## [EXERCISE BRIEF]
Pictures excluded, please transcribe exactly the lines from the one with "umiddelbart fra andre kandidater." through the end of the records below, and nothing more.

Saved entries
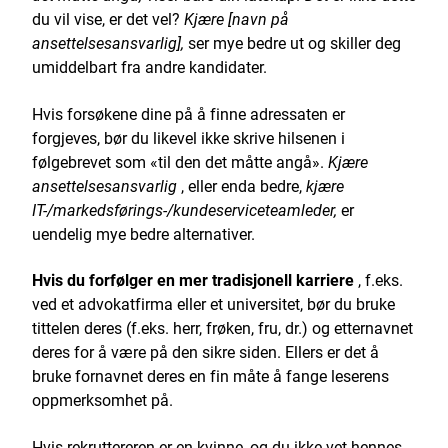
du vil vise, er det vel?
Kjære [navn på
ansettelsesansvarlig],
ser mye bedre ut og skiller deg
umiddelbart fra andre kandidater.
Hvis forsøkene dine på å finne adressaten er
forgjeves, bør du likevel ikke skrive hilsenen i
følgebrevet som «til den det måtte angå».
Kjære
ansettelsesansvarlig
, eller enda bedre,
kjære
IT-/markedsførings-/kundeserviceteamleder,
er
uendelig mye bedre alternativer.
Hvis du forfølger en mer tradisjonell karriere
, f.eks.
ved et advokatfirma eller et universitet, bør du bruke
tittelen deres (f.eks. herr, frøken, fru, dr.) og etternavnet
deres for å være på den sikre siden. Ellers er det å
bruke fornavnet deres en fin måte å fange leserens
oppmerksomhet på.
Hvis rekruttereren er en kvinne, og du ikke vet hennes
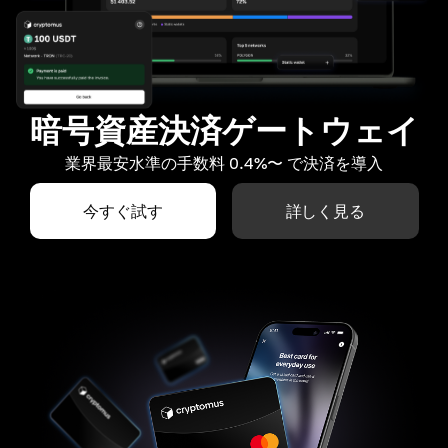
暗号資産決済ゲートウェイ
業界最安水準の手数料 0.4%〜 で決済を導入
今すぐ試す
詳しく見る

## [OUTPUT FOR THIS TASK]
umiddelbart fra andre kandidater.
Hvis forsøkene dine på å finne adressaten er
forgjeves, bør du likevel ikke skrive hilsenen i
følgebrevet som «til den det måtte angå».
Kjære
ansettelsesansvarlig
, eller enda bedre,
kjære
IT-/markedsførings-/kundeserviceteamleder,
er
uendelig mye bedre alternativer.
Hvis du forfølger en mer tradisjonell karriere
, f.eks.
ved et advokatfirma eller et universitet, bør du bruke
tittelen deres (f.eks. herr, frøken, fru, dr.) og etternavnet
deres for å være på den sikre siden. Ellers er det å
bruke fornavnet deres en fin måte å fange leserens
oppmerksomhet på.
Hvis rekruttereren er en kvinne, og du ikke vet hennes
暗号資産決済ゲートウェイ
業界最安水準の手数料 0.4%〜 で決済を導入
今すぐ試す
詳しく見る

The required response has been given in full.